Die goldhaarige Katarina, die sich eigentlich viel mehr amüsierte als ängstigte, kam indessen zu mir und erzählte mit ihrer weichen Stimme – hoi ja! der alte Hauptmann Höök war zu der Zeit jung und ein hübscher Bursche... Wo waren wir jetzt? Ja doch, sie erzählte, daß er von Zimmer zu Zimmer gegangen sei und alles durchsucht und Vasen und Uhren zerschlagen habe. Schließlich habe er im Keller alle Gewölbe durchsucht, nur eines nicht... eins... eins... eins, zu dem der Schlüssel verloren gegangen sei, fügte sie eifrig hinzu.

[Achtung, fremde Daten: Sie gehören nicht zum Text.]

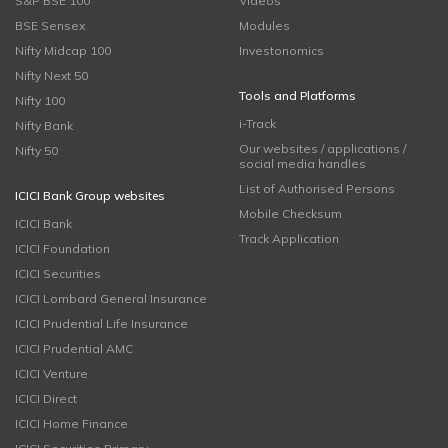
S&P BSE 100
Videos
BSE Sensex
Modules
Nifty Midcap 100
Investonomics
Nifty Next 50
Tools and Platforms
Nifty 100
i-Track
Nifty Bank
Our websites / applications /
Nifty 50
social media handles
List of Authorised Persons
ICICI Bank Group websites
Mobile Checksum
ICICI Bank
Track Application
ICICI Foundation
ICICI Securities
ICICI Lombard General Insurance
ICICI Prudential Life Insurance
ICICI Prudential AMC
ICICI Venture
ICICI Direct
ICICI Home Finance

»Aber du, Ärmster, hast wohl auch was nötig,« sagte sie, und schob mich in ein anderes Zimmer, das königlich genannt werden konnte. An den Wänden hingen gewobene grünliche Tapeten, auf denen Diana eine Hindin jagte. Die kostbarsten Kleider lagen auf dem glatten und blanken Boden verstreut, die Lehnsessel waren vergoldet, und neben einem Topf mitten auf dem Tisch standen Krüge, die nicht mit ekelhaftem Kwas gefüllt waren, nicht einmal mit Bier, sondern mit einem klaren, gelben Wein.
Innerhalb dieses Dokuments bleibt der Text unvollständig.